Last month Pinkerton Road treated Gabriel Knight fans with an introductory peek at Temptation, a graphic novel series that will be releasing its third and final chapter in the next few weeks. The first installment saw Gabriel returning to his supernatural obligations as a Schattenjäger (‘Shadow Hunter’) after the events of the third game. This assignment takes Gabriel to Germany’s Black Forest, in a small (real!) town named Wolfach.
• Writer: Jane Jensen
• Artist: Elisa Pavinato
• Cover Artist: Kim Sokol, Bruce Brenneise
• Publisher: Pinkerton Road Studio
• Release Date: Available Now
At the close of Chapter 1, Gabriel had chased a sinister cloaked figure in the midst of night through the forest until it disappeared outside a small, isolated dwelling. So, we’re left with some questions – what is this creature that seems to have inflicted a mystical sickness upon Jan Josef’s guesthouse, a German man who we’ve yet to actually see in the comic? Who lives in this foggy cabin, hidden in the middle of the woods?
The latter question is answered straight away in Chapter 2, as Gabriel’s attempts at stealth are… Well, terrible.
“Not that one again.” Clearly, the elderly Frau is familiar with this cloaked spectacle, enough to invite Gabriel inside her home for a cup of tea.
The reader is granted insight into Gabriel’s thoughts, valuable in grounding this (so far) fairly standard supernatural narrative within the character’s life and past. Gabriel Knight is a fantastic protagonist; he might not transcend the stereotype of the sardonic womanizer or ever change out of his blue jeans and trench coat, but that’s what makes him a classic character of ’90s adventure gaming. ‘The job is making you nuts’ he remarks to himself, accompanied by a wonderful illustrated close-up of his eyes – one familiar, the other oddly animalistic. I mentioned in my review of Chapter 1 that the witty, sarcastic quips should always be present in any Gabriel Knight adventure, yet the more sinister and self-destructive element of his character is perhaps just as important. The weight of being the only Schattenjäger out there is evident, which is great.
I’ll be the first to admit my knowledge of comic-books is fairly mediocre, yet the graphic layout of this comic is immediately noticeable. Maybe it’s the fact the imagery works so well with the eerie conversations; the reader is placed in the scene with Gabriel, drinking tea and discussing soul eaters and witches (amongst other pleasantries) whilst these purely uncanny images are projected in the background, providing more than one layer of supernatural intrigue.

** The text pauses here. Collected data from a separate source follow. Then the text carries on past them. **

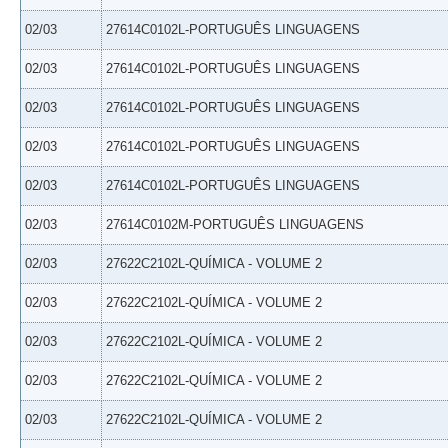
02/03
27614C0102L-PORTUGUÊS LINGUAGENS
02/03
27614C0102L-PORTUGUÊS LINGUAGENS
02/03
27614C0102L-PORTUGUÊS LINGUAGENS
02/03
27614C0102L-PORTUGUÊS LINGUAGENS
02/03
27614C0102L-PORTUGUÊS LINGUAGENS
02/03
27614C0102M-PORTUGUÊS LINGUAGENS
02/03
27622C2102L-QUÍMICA - VOLUME 2
02/03
27622C2102L-QUÍMICA - VOLUME 2
02/03
27622C2102L-QUÍMICA - VOLUME 2
02/03
27622C2102L-QUÍMICA - VOLUME 2
02/03
27622C2102L-QUÍMICA - VOLUME 2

Chapter 2 leaves us on a much more substantial cliffhanger than the first, followed by a not-so-shocking revelation. This is a clever ploy, actually. Gabriel realises that his tea-drinking session with Frau Tourney might be a little too rosy, which I’m sure the majority of readers can also sense (not to put down the confrontation, which is nothing less than vibrantly grisly). However, the unexpected does occurs when a dark-haired stranger appears in the corner of the room.
Sadly, Gabriel’s sarcastic humour takes a backseat in this chapter, with focus instead on his inherent nature – that of the Shadow Hunter, which seems to have some unsettling connotations of its own. It’s a shame this comic will be concluded with only one more chapter; the art-style is really quite gorgeous, conveying the mood that Jane Jensen’s stories are always filled with.